Traveling to a new country for any reason brings a lot of reasons to be nervous. Traveling to work and learn in your second language adds to that pressure.
Such was the case for our December photo/blog winner, Camila, as she prepared for her AMO clinical rotation. Read her story below for how AMO’s team of Advisors and Coaches helped her navigate her nerves and the world-expanding experience she had in her Neurology rotation in Boca Raton, Florida.
A Whole New World
Being a medical student is like falling in love with a new world you don’t know. You might see or hear many things about medicine, but only by walking down that road is when you realize that this career is more than a profession: it is a lifestyle. But also, being a foreign medical student represents a whole new world of opportunities, knowledge, and innovation as you get to practice what you have learned over the years with different patients, alongside diverse teachers, and speaking the universal language of medicine.

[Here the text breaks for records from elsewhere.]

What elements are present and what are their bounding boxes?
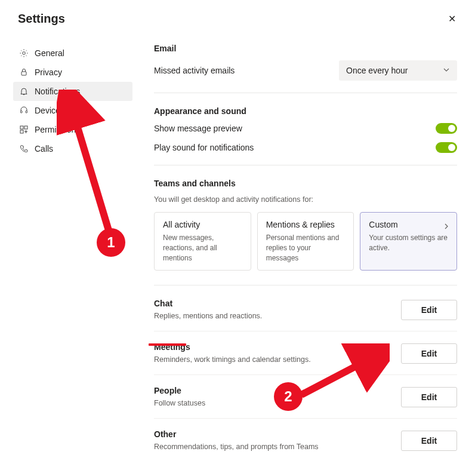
group-title: Other <box>154 429 319 439</box>
sound-label: Play sound for notifications <box>154 143 254 152</box>
sidebar: General Privacy Notifications Devices Pe… <box>13 44 132 462</box>
edit-chat-button[interactable]: Edit <box>401 300 457 320</box>
sidebar-item-general[interactable]: General <box>13 44 132 63</box>
sidebar-item-label: Notifications <box>35 87 80 96</box>
headset-icon <box>19 106 29 115</box>
preview-label: Show message preview <box>154 124 242 133</box>
chevron-right-icon <box>443 221 449 232</box>
card-desc: Your custom settings are active. <box>369 233 448 253</box>
phone-icon <box>19 144 29 153</box>
sidebar-item-label: Devices <box>35 106 64 115</box>
group-other: Other Recommendations, tips, and prompts… <box>154 429 457 462</box>
section-title: Email <box>154 44 457 53</box>
sidebar-item-label: Privacy <box>35 67 62 77</box>
group-title: People <box>154 386 205 395</box>
sidebar-item-label: General <box>35 48 64 58</box>
chevron-down-icon <box>443 66 450 75</box>
section-title: Appearance and sound <box>154 106 457 116</box>
settings-content: Email Missed activity emails Once every … <box>132 44 457 462</box>
section-title: Teams and channels <box>154 179 457 188</box>
card-title: All activity <box>163 220 242 229</box>
card-mentions-replies[interactable]: Mentions & replies Personal mentions and… <box>257 212 354 271</box>
sound-toggle[interactable] <box>436 142 457 153</box>
group-desc: Replies, mentions and reactions. <box>154 312 262 320</box>
svg-rect-1 <box>21 72 26 75</box>
grid-icon <box>19 125 29 134</box>
card-all-activity[interactable]: All activity New messages, reactions, an… <box>154 212 251 271</box>
edit-other-button[interactable]: Edit <box>401 431 457 451</box>
missed-activity-label: Missed activity emails <box>154 66 235 75</box>
card-title: Mentions & replies <box>266 220 346 229</box>
group-people: People Follow statuses Edit <box>154 386 457 419</box>
bell-icon <box>19 87 29 96</box>
svg-rect-5 <box>24 126 27 129</box>
sidebar-item-devices[interactable]: Devices <box>13 101 132 120</box>
group-chat: Chat Replies, mentions and reactions. Ed… <box>154 299 457 331</box>
section-desc: You will get desktop and activity notifi… <box>154 195 457 204</box>
preview-toggle[interactable] <box>436 123 457 134</box>
sidebar-item-notifications[interactable]: Notifications <box>13 82 132 101</box>
edit-people-button[interactable]: Edit <box>401 387 457 407</box>
group-desc: Follow statuses <box>154 399 205 407</box>
card-custom[interactable]: Custom Your custom settings are active. <box>360 212 457 271</box>
sidebar-item-label: Calls <box>35 144 53 153</box>
sidebar-item-privacy[interactable]: Privacy <box>13 63 132 82</box>
select-value: Once every hour <box>346 66 408 75</box>
section-appearance: Appearance and sound Show message previe… <box>154 106 457 165</box>
group-desc: Reminders, work timings and calendar set… <box>154 355 311 364</box>
svg-rect-2 <box>21 111 23 113</box>
section-email: Email Missed activity emails Once every … <box>154 44 457 93</box>
close-icon[interactable]: ✕ <box>446 13 457 24</box>
sidebar-item-permissions[interactable]: Permissions <box>13 120 132 139</box>
group-meetings: Meetings Reminders, work timings and cal… <box>154 342 457 375</box>
card-desc: New messages, reactions, and all mention… <box>163 233 242 263</box>
svg-rect-3 <box>26 111 27 113</box>
missed-activity-select[interactable]: Once every hour <box>339 60 457 81</box>
gear-icon <box>19 48 29 58</box>
svg-rect-4 <box>20 126 23 129</box>
annotation-underline <box>149 343 186 346</box>
edit-meetings-button[interactable]: Edit <box>401 343 457 364</box>
svg-point-0 <box>23 52 26 55</box>
sidebar-item-calls[interactable]: Calls <box>13 139 132 158</box>
page-title: Settings <box>18 12 65 26</box>
svg-rect-6 <box>20 130 23 133</box>
sidebar-item-label: Permissions <box>35 125 80 134</box>
card-title: Custom <box>369 220 448 229</box>
section-teams: Teams and channels You will get desktop … <box>154 179 457 285</box>
group-desc: Recommendations, tips, and prompts from … <box>154 443 319 451</box>
card-desc: Personal mentions and replies to your me… <box>266 233 346 263</box>
lock-icon <box>19 67 29 77</box>
group-title: Chat <box>154 299 262 308</box>
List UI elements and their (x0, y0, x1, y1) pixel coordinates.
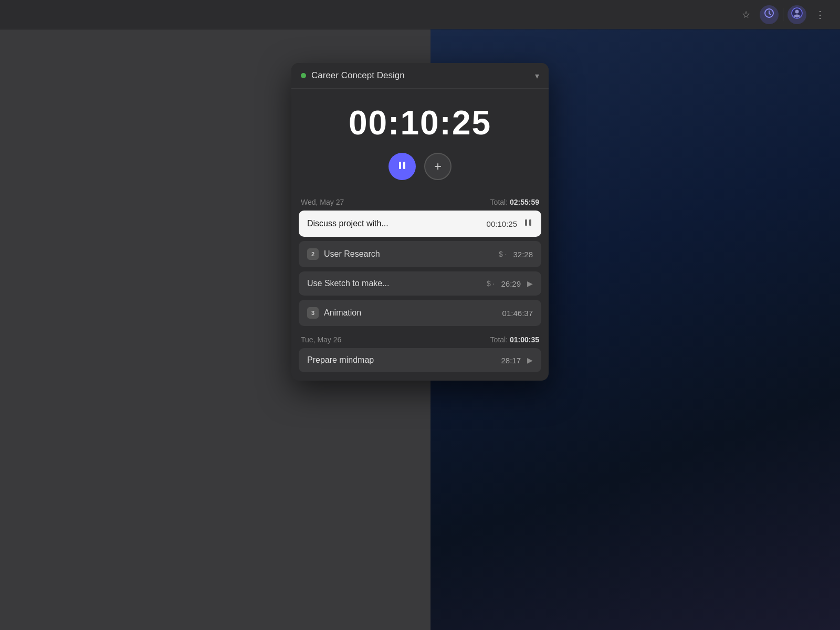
svg-point-3 (794, 15, 800, 18)
entry-dollar-research: $ · (499, 250, 507, 258)
add-button[interactable]: + (424, 153, 452, 180)
day-label-wed: Wed, May 27 (301, 198, 344, 206)
entry-right-sketch: $ · 26:29 ▶ (487, 279, 533, 288)
entry-time-animation: 01:46:37 (502, 309, 533, 318)
timer-icon (764, 8, 774, 21)
divider (783, 8, 783, 21)
pause-icon (397, 161, 407, 173)
entry-badge-research: 2 (307, 248, 319, 260)
entry-time-research: 32:28 (513, 250, 533, 259)
project-selector[interactable]: Career Concept Design ▾ (291, 63, 549, 89)
entry-title-mindmap: Prepare mindmap (307, 355, 374, 365)
more-icon: ⋮ (815, 9, 825, 20)
timer-button[interactable] (760, 5, 779, 24)
day-total-wed: Total: 02:55:59 (490, 198, 539, 206)
entry-time-mindmap: 28:17 (501, 356, 521, 365)
timer-display: 00:10:25 (291, 89, 549, 153)
entry-right: 00:10:25 (487, 218, 533, 229)
entry-title-discuss: Discuss project with... (307, 219, 388, 228)
entry-animation[interactable]: 3 Animation 01:46:37 (299, 300, 541, 326)
entry-dollar-sketch: $ · (487, 279, 495, 288)
entry-right-animation: 01:46:37 (502, 309, 533, 318)
entry-badge-animation: 3 (307, 307, 319, 319)
entry-left-animation: 3 Animation (307, 307, 361, 319)
day-section-wed: Wed, May 27 Total: 02:55:59 Discuss proj… (291, 193, 549, 326)
entry-time-sketch: 26:29 (501, 279, 521, 288)
play-icon-mindmap: ▶ (527, 356, 533, 364)
entry-left-research: 2 User Research (307, 248, 380, 260)
entry-title-animation: Animation (324, 308, 361, 318)
play-icon-sketch: ▶ (527, 279, 533, 288)
pause-entry-icon (523, 218, 533, 229)
day-header-wed: Wed, May 27 Total: 02:55:59 (299, 193, 541, 211)
entry-right-mindmap: 28:17 ▶ (501, 356, 533, 365)
entry-left: Discuss project with... (307, 219, 388, 228)
entry-time-discuss: 00:10:25 (487, 219, 517, 228)
entry-mindmap[interactable]: Prepare mindmap 28:17 ▶ (299, 348, 541, 372)
day-section-tue: Tue, May 26 Total: 01:00:35 Prepare mind… (291, 330, 549, 372)
day-total-time-wed: 02:55:59 (510, 198, 539, 206)
profile-icon (791, 7, 803, 22)
top-bar: ☆ ⋮ (0, 0, 840, 29)
entry-left-mindmap: Prepare mindmap (307, 355, 374, 365)
entry-title-research: User Research (324, 249, 380, 259)
day-header-tue: Tue, May 26 Total: 01:00:35 (299, 330, 541, 348)
svg-rect-5 (403, 162, 405, 169)
day-total-tue: Total: 01:00:35 (490, 335, 539, 344)
project-status-dot (301, 73, 306, 78)
day-total-time-tue: 01:00:35 (510, 335, 539, 344)
plus-icon: + (434, 159, 442, 174)
svg-point-2 (795, 10, 799, 14)
project-name: Career Concept Design (311, 70, 530, 81)
svg-rect-6 (525, 219, 527, 226)
profile-button[interactable] (788, 5, 806, 24)
entry-left-sketch: Use Sketch to make... (307, 279, 390, 288)
entry-title-sketch: Use Sketch to make... (307, 279, 390, 288)
chevron-down-icon: ▾ (535, 71, 539, 81)
star-icon: ☆ (742, 9, 750, 20)
pause-button[interactable] (388, 153, 416, 180)
svg-rect-4 (399, 162, 401, 169)
more-menu-button[interactable]: ⋮ (811, 5, 830, 24)
svg-rect-7 (529, 219, 531, 226)
entry-right-research: $ · 32:28 (499, 250, 533, 259)
entry-discuss[interactable]: Discuss project with... 00:10:25 (299, 211, 541, 237)
timer-popup: Career Concept Design ▾ 00:10:25 + Wed, … (291, 63, 549, 381)
star-button[interactable]: ☆ (737, 5, 755, 24)
entry-user-research[interactable]: 2 User Research $ · 32:28 (299, 241, 541, 267)
timer-time: 00:10:25 (291, 103, 549, 142)
entry-sketch[interactable]: Use Sketch to make... $ · 26:29 ▶ (299, 271, 541, 296)
timer-controls: + (291, 153, 549, 193)
day-label-tue: Tue, May 26 (301, 335, 341, 344)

I’m never going to forget what I felt when I got to the clinic for the first time. Excellent healthcare professionals were waiting for me. From the beginning, everyone was willing to teach me and help me with my academic growth.
When I got selected for a clinical experience in the U.S. with AMO Opportunities, I was both excited and frightened. On the one hand, I got this amazing chance to work in the field I love the most for a whole month, but on the other hand, I was going to prove myself and all that I have learned in a different language, in a new country, and a different culture.
Truly, I can not thank enough all of the people that helped me get here. My advisors were always looking forward to answering my questions and taking care of my parents’ concerns. And the support team at AMO opportunities helped me with all the documentation I needed to travel safely.
But overall, AMO helped me to get in contact with amazing doctors, who now I admired immensely. I’m writing this on my last day, feeling both amazed and a little sad. I’ve learned so much, I’ve been in touch with patients, I’ve learned more about the U.S. medical system, I feel more confident about my English, and I strongly believe that I’ve lived a remarkable experience that is going to help me to become a better student and a better doctor. Thank you immensely.